***** Available data

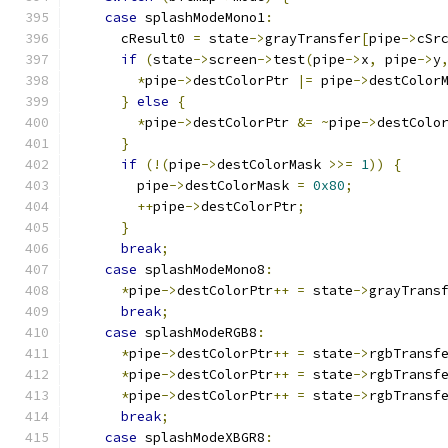
case
 splashModeMono1
:
      cResult0 
=
 state
->
grayTransfer
[
pipe
->
cSr
if
(
state
->
screen
->
test
(
pipe
->
x
,
 pipe
->
y
*
pipe
->
destColorPtr 
|=
 pipe
->
destColor
}
else
{
*
pipe
->
destColorPtr 
&=
~
pipe
->
destColo
}
if
(!(
pipe
->
destColorMask 
>>=
1
))
{
	pipe
->
destColorMask 
=
0x80
;
++
pipe
->
destColorPtr
;
}
break
;
case
 splashModeMono8
:
*
pipe
->
destColorPtr
++
=
 state
->
grayTrans
break
;
case
 splashModeRGB8
:
*
pipe
->
destColorPtr
++
=
 state
->
rgbTransf
*
pipe
->
destColorPtr
++
=
 state
->
rgbTransf
*
pipe
->
destColorPtr
++
=
 state
->
rgbTransf
break
;
case
 splashModeXBGR8
:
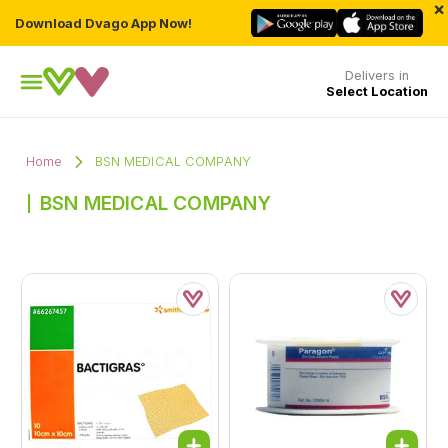
×
Download Dvago App Now!
Delivers in
Select Location
Home
BSN MEDICAL COMPANY
BSN MEDICAL COMPANY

**********

* [Work to complete] Please retype the data exactly, but do not carry over any picture.

* [Result for this task]
case
 splashModeMono1
:
      cResult0 
=
 state
->
grayTransfer
[
pipe
->
cSr
if
(
state
->
screen
->
test
(
pipe
->
x
,
 pipe
->
y
*
pipe
->
destColorPtr 
|=
 pipe
->
destColor
}
else
{
*
pipe
->
destColorPtr 
&=
~
pipe
->
destColo
}
if
(!(
pipe
->
destColorMask 
>>=
1
))
{
	pipe
->
destColorMask 
=
0x80
;
++
pipe
->
destColorPtr
;
}
break
;
case
 splashModeMono8
:
*
pipe
->
destColorPtr
++
=
 state
->
grayTrans
break
;
case
 splashModeRGB8
:
*
pipe
->
destColorPtr
++
=
 state
->
rgbTransf
*
pipe
->
destColorPtr
++
=
 state
->
rgbTransf
*
pipe
->
destColorPtr
++
=
 state
->
rgbTransf
break
;
case
 splashModeXBGR8
:
×
Download Dvago App Now!
Delivers in
Select Location
Home
BSN MEDICAL COMPANY
BSN MEDICAL COMPANY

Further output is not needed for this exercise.